If a martian was to land on Planet Earth, it could be forgiven for not knowing that football exists in Argentina, outside of Buenos Aires. But, it does, and in the second city of Cordoba, 400 miles north-west of the capital, more than 52,000 spectators packed the Estadio Kempes to see the local derby on Saturday afternoon. The two sides, Belgrano and Talleres, could not be separated and played out a breathless 1-1 draw.
The moods in the respective camps couldn’t have been more different going into the game. Belgrano, who have been campaigning in Argentina’s top flight since 2011 when they shocked the nation by demoting River Plate in the promotion/relegation play-off, have endured a torrid time of late. Los Piratas haven’t won back-to-back games since September and currently occupy 29th position in the 30 team league. They are suffering from a severe lack of investment and poor recruitment. Their president, Armando Pérez, has taken his eye off the ball over the last couple of years to focus on his role with the national federation (AFA). A managerial merry-go-round has seen the club appoint their third manager of the season in the week leading up to this game.
Talleres, on the other hand, are flying and have the momentum from two successive promotions behind them. El Matador have picked up where they left off last season, sitting comfortably in tenth place and looking good for Copa Sudamericana qualification. Talleres have only lost two of their last 14 competitive encounters, and this impressive run includes a five-match winning streak towards the back-end of 2016. Despite being second best during their recent trip to Boca Juniors’ La Bombonera, Talleres even managed to come away with the full three points.
The two clubs have their own, smaller stadiums, but share the Kempes for more important games such as this. This fixture was Belgrano’s ‘home’ fixture, and more than 52,000 of their fans packed the stands. There were no Talleres fans in attendance, due to AFA rules which prohibit away supporters, caused by a long-standing culture of hooliganism and organised crime in the stands. The stadium was bouncing before kick-off with singing, blue smoke filling the air, and ticker tape raining down from the stands. Few countries do atmosphere like Argentina. Almost fifteen years to the day since the last league encounter between the two sides, the fans can be forgiven for anticipating this clash with such fervour.

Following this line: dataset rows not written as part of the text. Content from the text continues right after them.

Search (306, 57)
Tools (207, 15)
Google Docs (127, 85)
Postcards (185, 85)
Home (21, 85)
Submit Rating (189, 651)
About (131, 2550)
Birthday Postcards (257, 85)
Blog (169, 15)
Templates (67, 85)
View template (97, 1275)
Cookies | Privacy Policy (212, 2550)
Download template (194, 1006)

As is typical of derby games, this one started with the feel of the last ten minutes of a cup tie. Tackles flew in and the momentum swung like a pendulum, with each side taking it in turns to raid into opposition territory. When the match settled down, Talleres took control as expected, knocking the ball about comfortably at the back before launching dangerous counterattacks. The ageless Pablo Guiñazú, now 38, sitting in front of the back four, extinguishing any Belgrano attacks and starting most of his team’s moves. Emanuel Reynoso was bright going forward for La T; the 21-year-old has been likened in style to Juan Román Riquelme and is tipped for a potential move to Europe before long. Belgrano’s new manager, Sebastián Méndez, was like in a jack-in-the-box trying to drive his team on from the technical area. Despite the ferocious play, there were few clear cut chances and the teams went in at the interval at 0-0.

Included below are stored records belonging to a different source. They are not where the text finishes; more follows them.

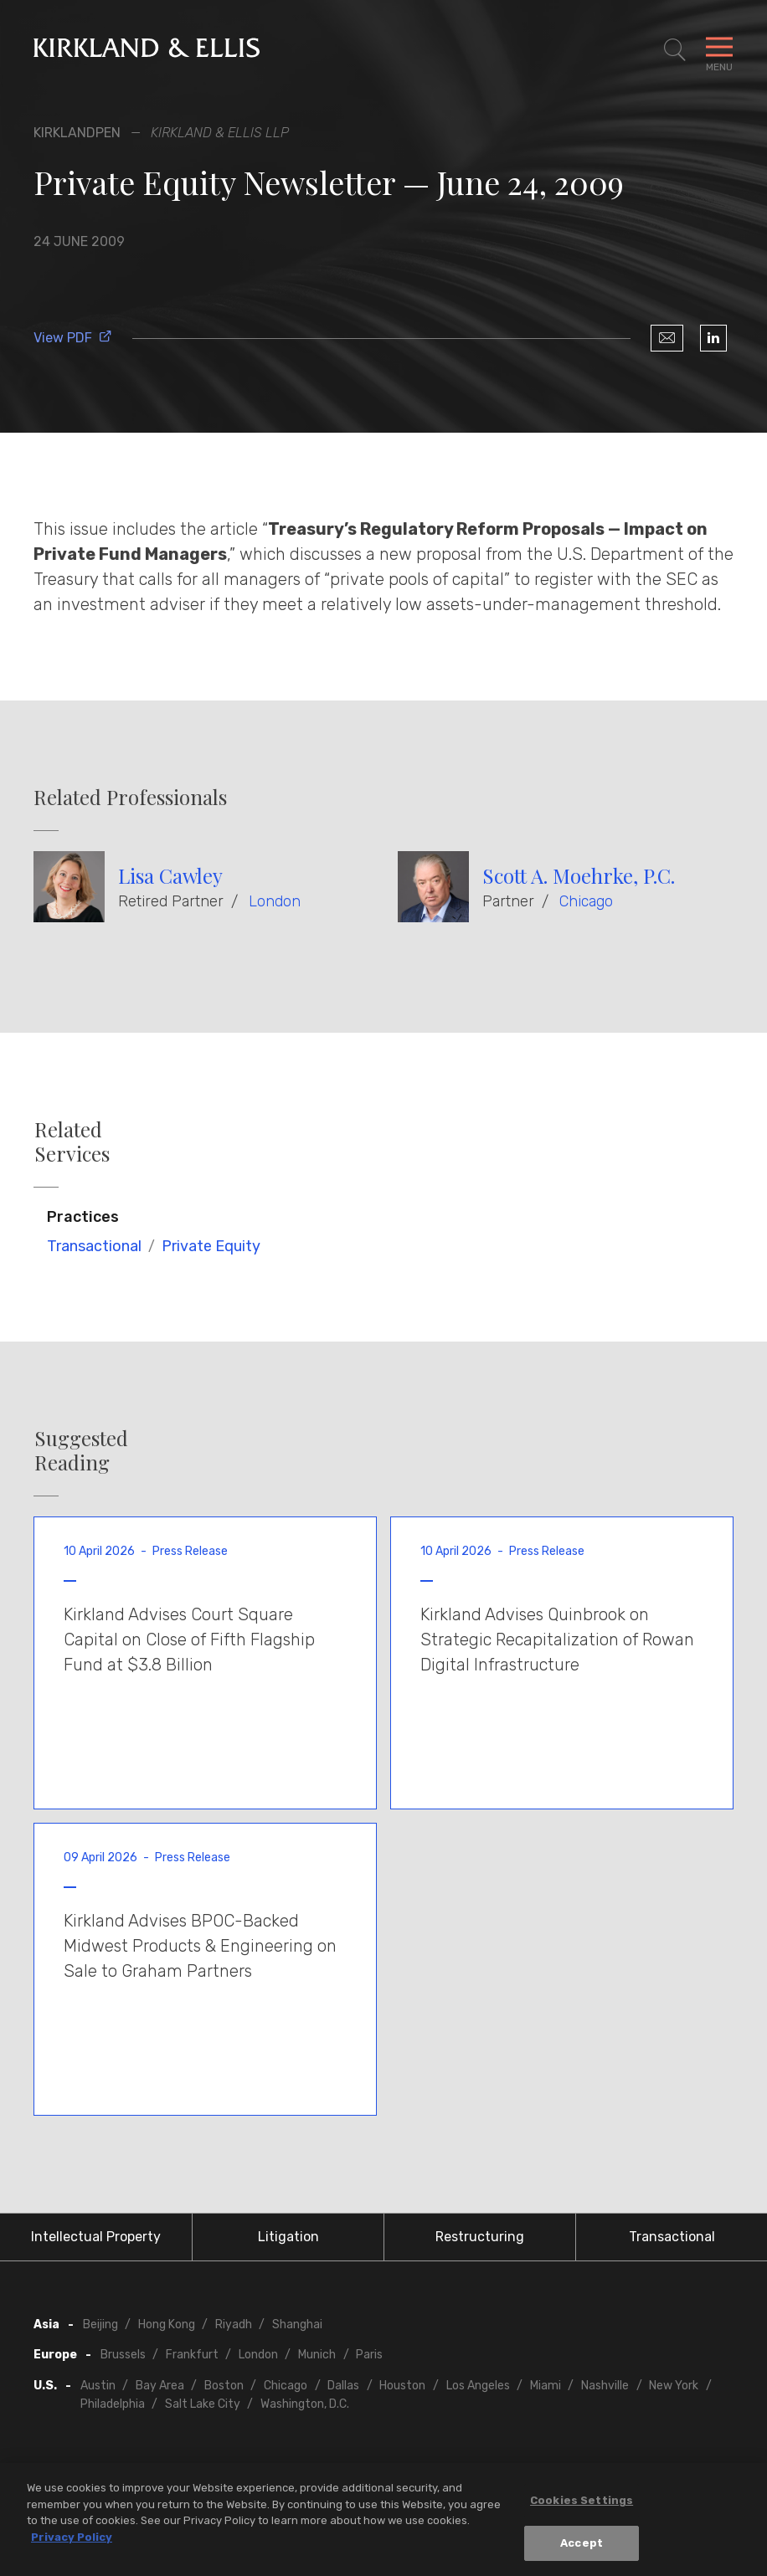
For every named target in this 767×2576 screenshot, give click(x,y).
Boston (224, 2385)
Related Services (72, 1141)
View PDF (72, 338)
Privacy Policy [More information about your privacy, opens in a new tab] (71, 2541)
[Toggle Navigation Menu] (719, 50)
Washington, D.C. (304, 2404)
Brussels (123, 2355)
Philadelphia (112, 2404)
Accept (581, 2548)
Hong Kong (166, 2324)
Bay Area (160, 2385)
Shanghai (297, 2324)
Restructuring (479, 2237)
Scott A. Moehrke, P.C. (578, 875)
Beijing (100, 2324)
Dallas (343, 2385)
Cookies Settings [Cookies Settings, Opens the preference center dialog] (581, 2505)
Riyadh (233, 2324)
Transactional (94, 1246)
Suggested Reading (81, 1450)
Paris (369, 2355)
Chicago (586, 901)
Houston (402, 2385)
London (275, 901)
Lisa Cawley (170, 875)
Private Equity (211, 1246)
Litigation (288, 2237)
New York (673, 2385)
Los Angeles (478, 2385)
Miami (545, 2385)
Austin (98, 2385)
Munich (317, 2355)
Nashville (605, 2385)
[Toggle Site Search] (674, 50)
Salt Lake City (202, 2404)
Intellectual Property (96, 2237)
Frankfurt (192, 2355)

First blood was drawn 20 minutes into the second half, and it came as no surprise that it was Talleres who opened the scoring. Indecision in the Belgrano midfield on was pounced upon, and Reynoso set up a three-versus-two attack. The ball eventually fell to Johnathan Menéndez, who coolly finished past Belgrano ‘keeper Lucas Costa. The 22-year-old stopper has been in impressive form in the Belgrano sticks since replacing club icon Juan Carlos Olave, who retired at the end of 2016. However, he had no chance with this finish and the credit has to go to the attacker. Belgrano’s defence looked uninterested; players were slow to get back and one even committed the cardinal defensive sin of standing with his arm in the air, praying for an offside call that never came.
Understandably the home crowd became restless and a couple of wayward passes were met with loud jeers. Yet the players didn’t give up. After 77 minutes Belgrano hit the post, and following a messy goalmouth scramble captain Guillermo Farré smashed the ball home to a rapturous roar. Although there were chances after that, I got the impression that both sides
were happy with 1-1 and that was to be the end of the goalmouth action. The statistics favoured Talleres, who enjoyed 69 per cent of possession and completed 533 passes to Belgrano’s 180.

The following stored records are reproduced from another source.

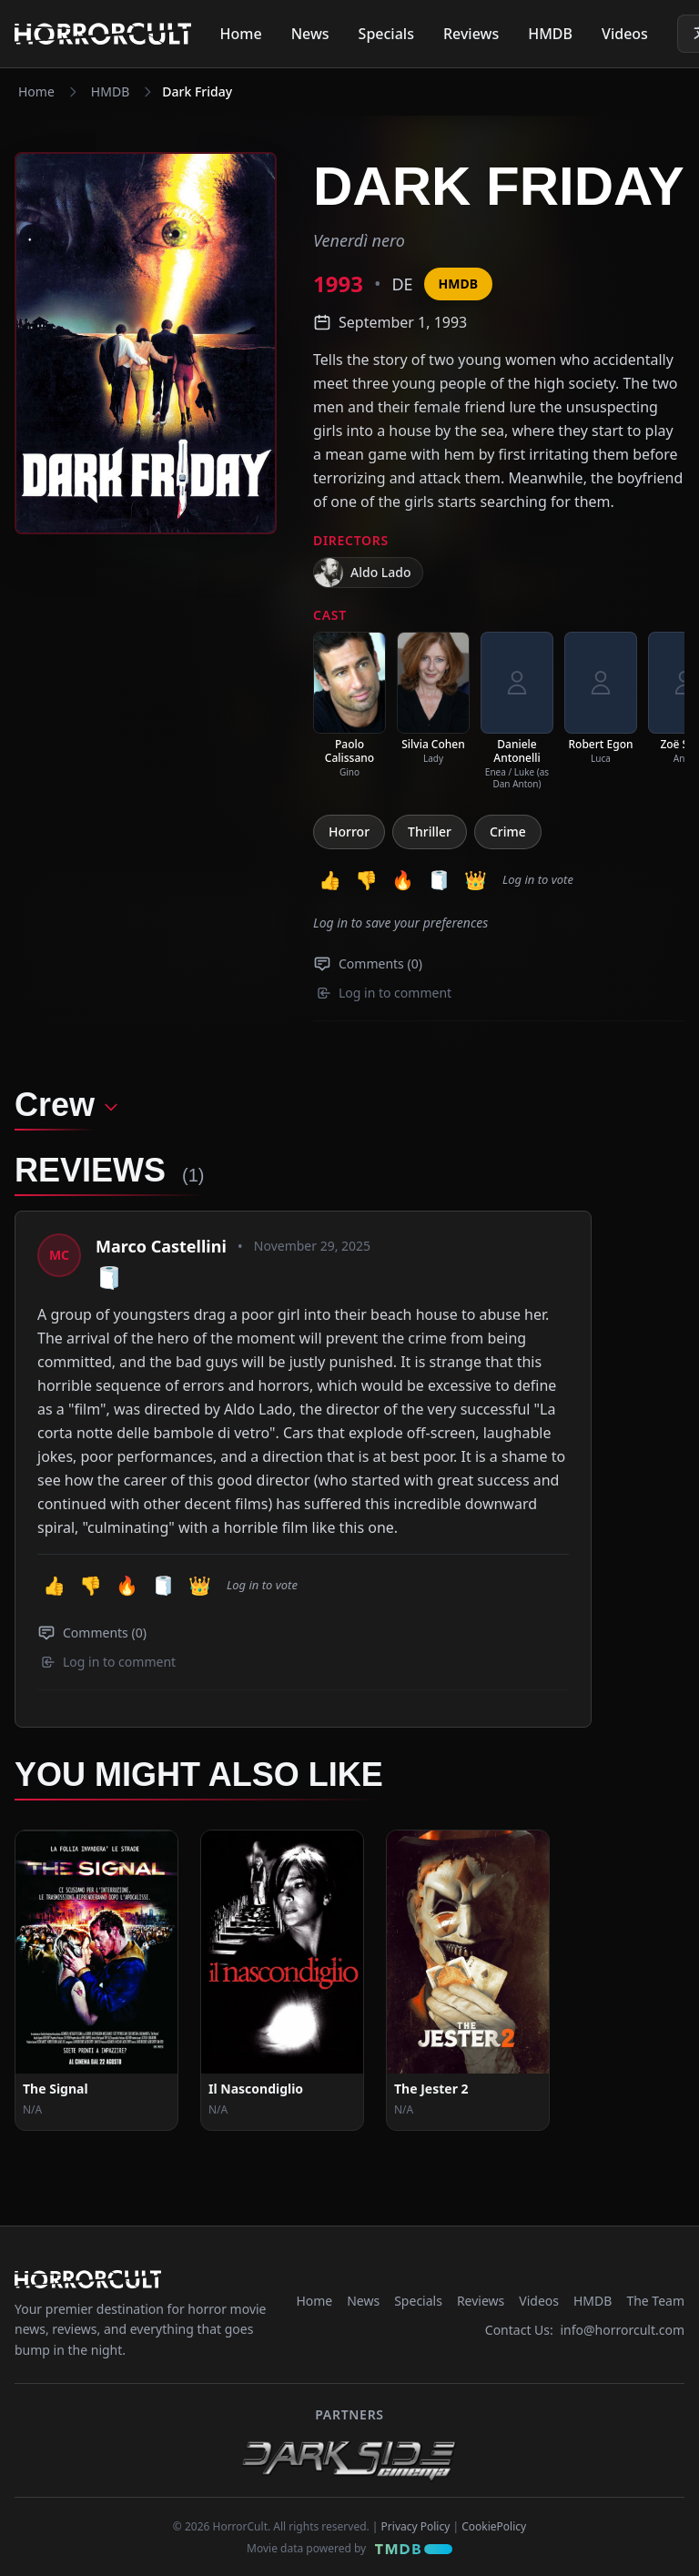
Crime (508, 831)
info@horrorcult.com (622, 2306)
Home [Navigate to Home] (36, 91)
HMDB (550, 34)
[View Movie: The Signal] (96, 1956)
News (310, 34)
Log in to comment (384, 992)
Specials (386, 34)
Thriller (429, 831)
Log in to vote (537, 879)
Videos (625, 34)
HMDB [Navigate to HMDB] (110, 91)
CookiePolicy (493, 2502)
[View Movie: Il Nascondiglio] (282, 1956)
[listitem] (349, 705)
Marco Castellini (161, 1246)
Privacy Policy (416, 2502)
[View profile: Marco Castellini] (59, 1255)
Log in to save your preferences (400, 922)
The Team (655, 2277)
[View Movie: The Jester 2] (468, 1956)
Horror (349, 831)
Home (241, 34)
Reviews (471, 34)
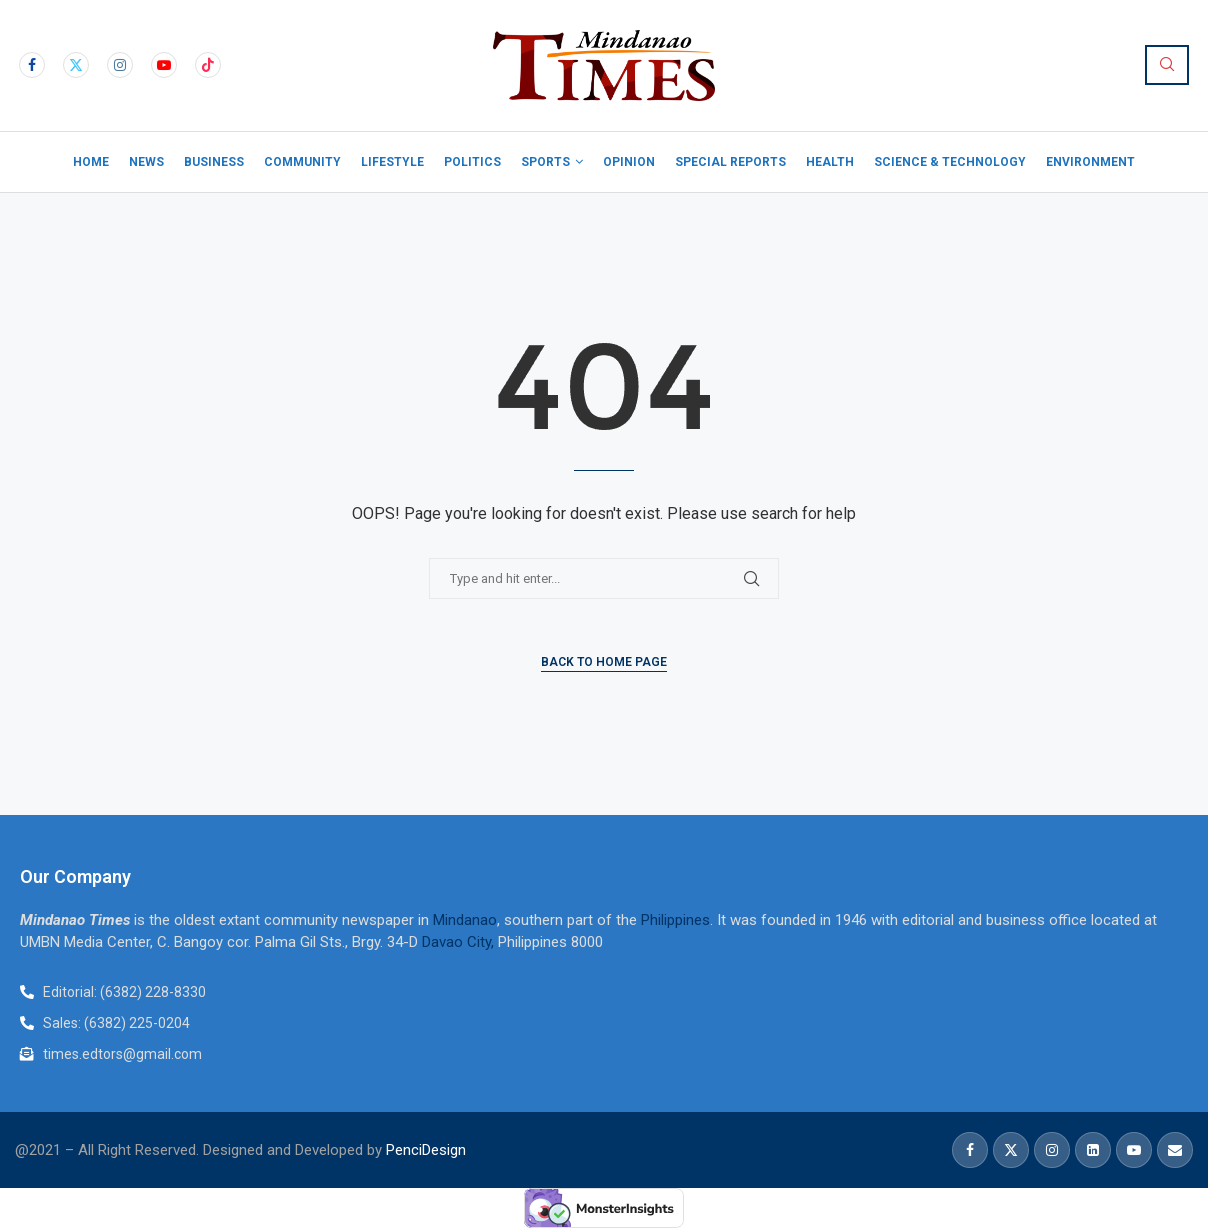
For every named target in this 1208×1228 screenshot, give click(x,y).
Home (91, 162)
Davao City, (460, 942)
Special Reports (730, 162)
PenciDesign (426, 1150)
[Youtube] (164, 65)
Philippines (675, 920)
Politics (472, 162)
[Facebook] (32, 65)
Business (214, 162)
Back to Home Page (604, 662)
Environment (1090, 162)
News (146, 162)
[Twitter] (76, 65)
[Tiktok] (208, 65)
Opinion (629, 162)
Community (302, 162)
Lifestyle (392, 162)
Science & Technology (950, 162)
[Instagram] (120, 65)
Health (830, 162)
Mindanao (465, 920)
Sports (545, 162)
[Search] (1167, 65)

Despite being second-from-bottom in the table Belgrano are in no danger of relegation this season due to Argentina’s complicated promedio system which calculates an average of teams’ points gained over the last three seasons. However, they could be in real danger of dropping out of the top flight next season if this poor form continues so the focus in the remaining 11 games, with a new manager at the helm, should be to turn the fortunes around, restore some pride and set the tone for next season. Talleres, meanwhile, will look to continue in the same vein, qualify for continental competition, and cement their burgeoning reputation as a team to keep an eye on.